- Your goal:
Please write out the full listing beneath this line exactly, skipping its images.

- Data:
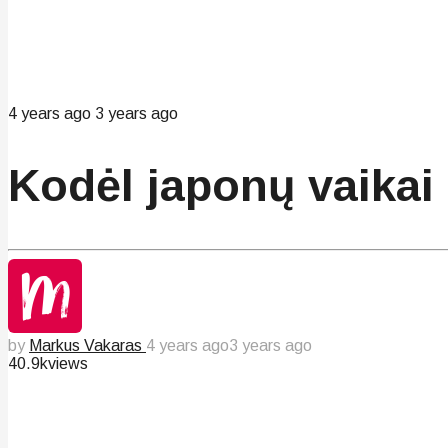
4 years ago
3 years ago
Kodėl japonų vaikai
by
Markus Vakaras
4 years ago
3 years ago
40.9k
views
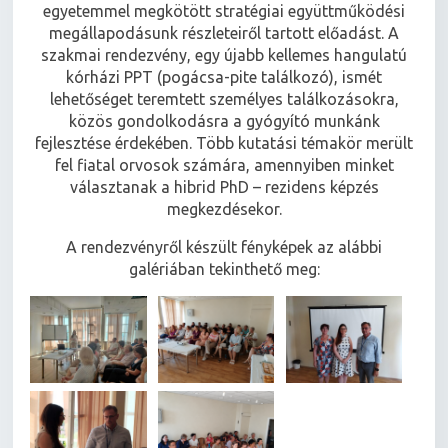
Központ igazgatóhelyettese. A közelmúltban az
egyetemmel megkötött stratégiai együttműködési
megállapodásunk részleteiről tartott előadást. A
szakmai rendezvény, egy újabb kellemes hangulatú
kórházi PPT (pogácsa-pite találkozó), ismét
lehetőséget teremtett személyes találkozásokra,
közös gondolkodásra a gyógyító munkánk
fejlesztése érdekében. Több kutatási témakör merült
fel fiatal orvosok számára, amennyiben minket
választanak a hibrid PhD – rezidens képzés
megkezdésekor.
A rendezvényről készült fényképek az alábbi
galériában tekinthető meg:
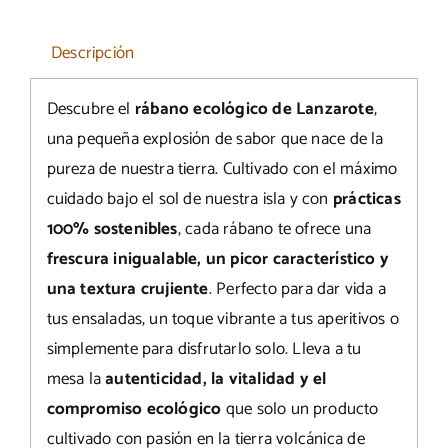
Descripción
Descubre el
rábano ecológico de Lanzarote
,
una pequeña explosión de sabor que nace de la
pureza de nuestra tierra. Cultivado con el máximo
cuidado bajo el sol de nuestra isla y con
prácticas
100% sostenibles
, cada rábano te ofrece una
frescura inigualable, un picor característico y
una textura crujiente
. Perfecto para dar vida a
tus ensaladas, un toque vibrante a tus aperitivos o
simplemente para disfrutarlo solo. Lleva a tu
mesa la
autenticidad, la vitalidad y el
compromiso ecológico
que solo un producto
cultivado con pasión en la tierra volcánica de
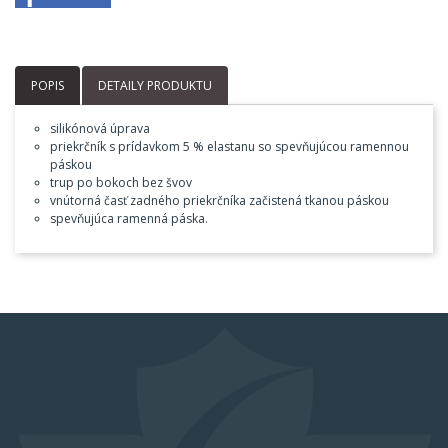
POPIS
DETAILY PRODUKTU
silikónová úprava
priekrčník s prídavkom 5 % elastanu so spevňujúcou ramennou
páskou
trup po bokoch bez švov
vnútorná časť zadného priekrčníka začistená tkanou páskou
spevňujúca ramenná páska.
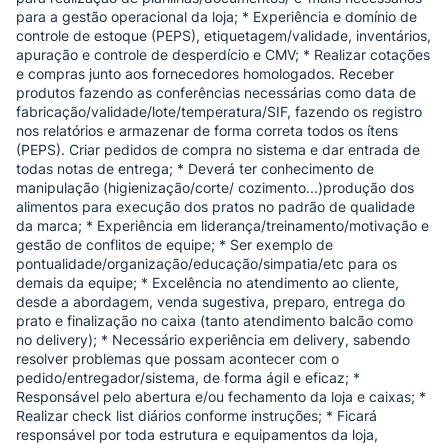
para a gestão operacional da loja; * Experiência e domínio de
controle de estoque (PEPS), etiquetagem/validade, inventários,
apuração e controle de desperdício e CMV; * Realizar cotações
e compras junto aos fornecedores homologados. Receber
produtos fazendo as conferências necessárias como data de
fabricação/validade/lote/temperatura/SIF, fazendo os registro
nos relatórios e armazenar de forma correta todos os ítens
(PEPS). Criar pedidos de compra no sistema e dar entrada de
todas notas de entrega; * Deverá ter conhecimento de
manipulação (higienização/corte/ cozimento...)produção dos
alimentos para execução dos pratos no padrão de qualidade
da marca; * Experiência em liderança/treinamento/motivação e
gestão de conflitos de equipe; * Ser exemplo de
pontualidade/organização/educação/simpatia/etc para os
demais da equipe; * Excelência no atendimento ao cliente,
desde a abordagem, venda sugestiva, preparo, entrega do
prato e finalização no caixa (tanto atendimento balcão como
no delivery); * Necessário experiência em delivery, sabendo
resolver problemas que possam acontecer com o
pedido/entregador/sistema, de forma ágil e eficaz; *
Responsável pelo abertura e/ou fechamento da loja e caixas; *
Realizar check list diários conforme instruções; * Ficará
responsável por toda estrutura e equipamentos da loja,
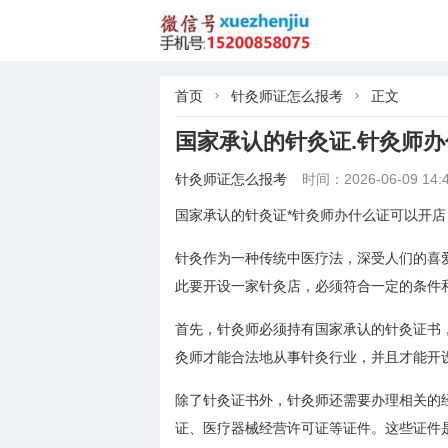
首页
针灸师证怎么报考
正文


国家承认的针灸证.针灸师
针灸师证怎么报考
时间：2026-06-09 14:4
国家承认的针灸证*针灸师办什么证可以开店
针灸作为一种传统中医疗法，深受人们的喜
此要开设一家针灸店，必须符合一定的条件
首先，针灸师必须持有国家承认的针灸证书
灸师才能合法地从事针灸行业，并且才能开
除了针灸证书外，针灸师还需要办理相关的
证、医疗器械经营许可证等证件。这些证件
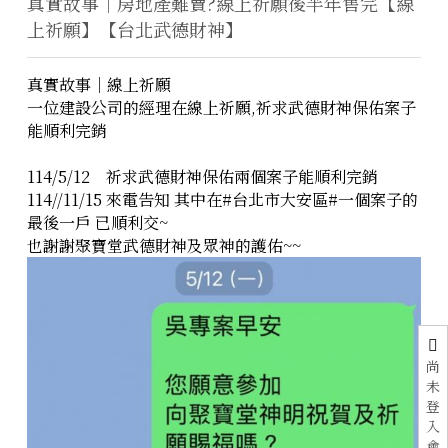
真實故事｜房地產難賣?線上祈願後半年售完【線
上祈願】【台北武德財神】
真實故事｜線上祈願
一位建設公司的經理在線上祈願,祈求武德財神保佑案子
能順利完銷
114/5/12 祈求武德財神保佑兩個案子能順利完銷
114//11/15 來電告知 其中在#台北市大安區#一個案子的
最後一戶 已順利交~
也謝謝聚寶堂武德財神及眾神的護佑~~
尚
未
登
入
會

- Answer to the problem:
4 years ago
3 years ago
Kodėl japonų vaikai
by
Markus Vakaras
4 years ago
3 years ago
40.9k
views
Központ igazgatóhelyettese. A közelmúltban az
egyetemmel megkötött stratégiai együttműködési
megállapodásunk részleteiről tartott előadást. A
szakmai rendezvény, egy újabb kellemes hangulatú
kórházi PPT (pogácsa-pite találkozó), ismét
lehetőséget teremtett személyes találkozásokra,
közös gondolkodásra a gyógyító munkánk
fejlesztése érdekében. Több kutatási témakör merült
fel fiatal orvosok számára, amennyiben minket
választanak a hibrid PhD – rezidens képzés
megkezdésekor.
A rendezvényről készült fényképek az alábbi
galériában tekinthető meg:
Descripción
Descubre el
rábano ecológico de Lanzarote
,
una pequeña explosión de sabor que nace de la
pureza de nuestra tierra. Cultivado con el máximo
cuidado bajo el sol de nuestra isla y con
prácticas
100% sostenibles
, cada rábano te ofrece una
frescura inigualable, un picor característico y
una textura crujiente
. Perfecto para dar vida a
tus ensaladas, un toque vibrante a tus aperitivos o
simplemente para disfrutarlo solo. Lleva a tu
mesa la
autenticidad, la vitalidad y el
compromiso ecológico
que solo un producto
cultivado con pasión en la tierra volcánica de
POPIS
DETAILY PRODUKTU
silikónová úprava
priekrčník s prídavkom 5 % elastanu so spevňujúcou ramennou
páskou
trup po bokoch bez švov
vnútorná časť zadného priekrčníka začistená tkanou páskou
spevňujúca ramenná páska.
para a gestão operacional da loja; * Experiência e domínio de
controle de estoque (PEPS), etiquetagem/validade, inventários,
apuração e controle de desperdício e CMV; * Realizar cotações
e compras junto aos fornecedores homologados. Receber
produtos fazendo as conferências necessárias como data de
fabricação/validade/lote/temperatura/SIF, fazendo os registro
nos relatórios e armazenar de forma correta todos os ítens
(PEPS). Criar pedidos de compra no sistema e dar entrada de
todas notas de entrega; * Deverá ter conhecimento de
manipulação (higienização/corte/ cozimento...)produção dos
alimentos para execução dos pratos no padrão de qualidade
da marca; * Experiência em liderança/treinamento/motivação e
gestão de conflitos de equipe; * Ser exemplo de
pontualidade/organização/educação/simpatia/etc para os
demais da equipe; * Excelência no atendimento ao cliente,
desde a abordagem, venda sugestiva, preparo, entrega do
prato e finalização no caixa (tanto atendimento balcão como
no delivery); * Necessário experiência em delivery, sabendo
resolver problemas que possam acontecer com o
pedido/entregador/sistema, de forma ágil e eficaz; *
Responsável pelo abertura e/ou fechamento da loja e caixas; *
Realizar check list diários conforme instruções; * Ficará
responsável por toda estrutura e equipamentos da loja,
首页
针灸师证怎么报考
正文


国家承认的针灸证.针灸师
针灸师证怎么报考
时间：2026-06-09 14:4
国家承认的针灸证*针灸师办什么证可以开店
针灸作为一种传统中医疗法，深受人们的喜
此要开设一家针灸店，必须符合一定的条件
首先，针灸师必须持有国家承认的针灸证书
灸师才能合法地从事针灸行业，并且才能开
除了针灸证书外，针灸师还需要办理相关的
证、医疗器械经营许可证等证件。这些证件
真實故事｜房地產難賣?線上祈願後半年售完【線
上祈願】【台北武德財神】
真實故事｜線上祈願
一位建設公司的經理在線上祈願,祈求武德財神保佑案子
能順利完銷
114/5/12 祈求武德財神保佑兩個案子能順利完銷
114//11/15 來電告知 其中在#台北市大安區#一個案子的
最後一戶 已順利交~
也謝謝聚寶堂武德財神及眾神的護佑~~
尚
未
登
入
會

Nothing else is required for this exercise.